Statistical analysis confirmed XGBoost as the preferred algorithm in both multimodal and bimodal protocols, showing statistically significant superiority (P < 0.05) across several key metrics (multimodal recall and F1 score; bimodal AUC-ROC, AUC-PR, and F1 score). In stark contrast, the artificial neural network exhibited high volatility and low precision despite achieving perfect recall in both protocols (all P < 0.001). Statistical comparisons further confirmed the superiority of the multimodal XGBoost over its bimodal counterpart, demonstrating higher AUC-ROC (t = 4.52, P < 0.001) and AUC-PR (t = 3.87, P < 0.001), both with large effect sizes (Cohen’s d > 1.0). The multimodal model also demonstrated significantly greater stability in core discriminative metrics (AUC-ROC, AUC-PR, and recall; all P < 0.05).

CONCLUSION

The XGBoost-driven multimodal model demonstrated superior discriminative power, greater stability, and a balanced precision-recall profile compared with bimodal models and other algorithms.

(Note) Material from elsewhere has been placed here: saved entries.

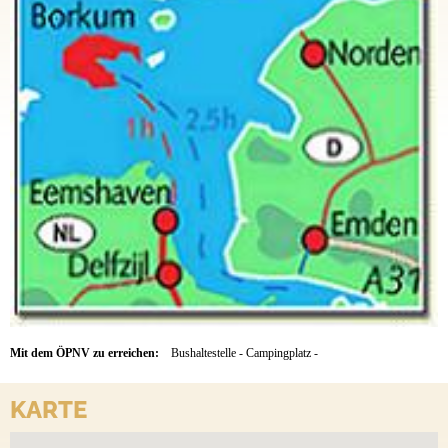
Mit dem ÖPNV zu erreichen:
Bushaltestelle - Campingplatz -
KARTE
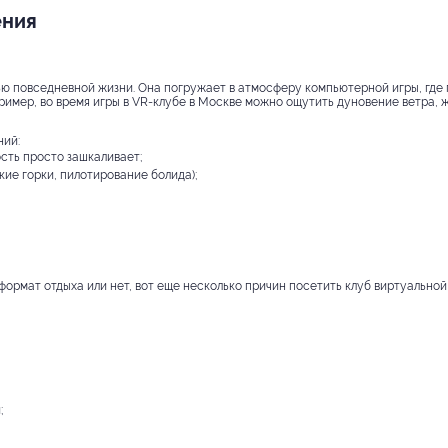
ения
ю повседневной жизни. Она погружает в атмосферу компьютерной игры, где 
имер, во время игры в VR-клубе в Москве можно ощутить дуновение ветра, жа
ний:
сть просто зашкаливает;
ие горки, пилотирование болида);
формат отдыха или нет, вот еще несколько причин посетить клуб виртуальной
;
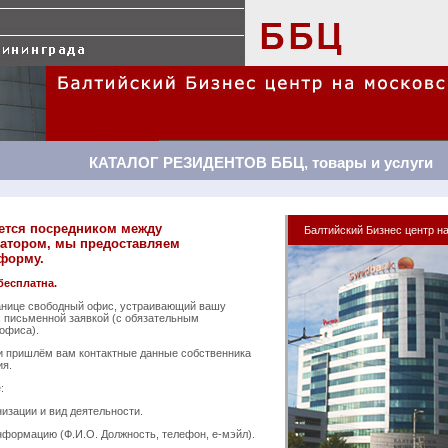
КАТАЛОГ РЕЗИДЕНТОВ ББЦ, товары и услуги
яется посредником между
Балтийский Бизнес центр н
датором, мы предоставляем
форму.
бесплатна.
анице свободный офис, устраивающий вашу
с письменной заявкой (с обязательным
офиса).
и пришлём вам контактные данные собственника
ия.
:
изации и вид деятельности.
формацию (Ф.И.О. Должность, телефон, е-мэйл).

Nevertheless, limitations related to sample size, use of a regionspecific scale, and task-driven data collection mean that further validation in larger, more diverse, and ecologically valid settings is warranted.

Keywords: Adolescent depression; Multimodal detection; Facial expression; Vocal prosody; Machine learning; Extreme gradient boosting

Core Tip: Current screening for adolescent depression relies heavily on subjective questionnaires. Therefore, we developed a multimodal protocol combining the Chinese Secondary School Students Depression Scale with objective facial and vocal data to improve detection. Our analysis showed that extreme gradient boosting outperformed other machine learning models under multimodal and bimodal settings, achieving superior performance across multiple metrics. Statistical comparisons confirmed that the multimodal extreme gradient boosting model significantly surpassed its bimodal counterpart, demonstrating the advantage of integrating subjective scales with objective data to enhance the accuracy and robustness of depression screening in Chinese adolescents. Further validation in diverse populations is warranted.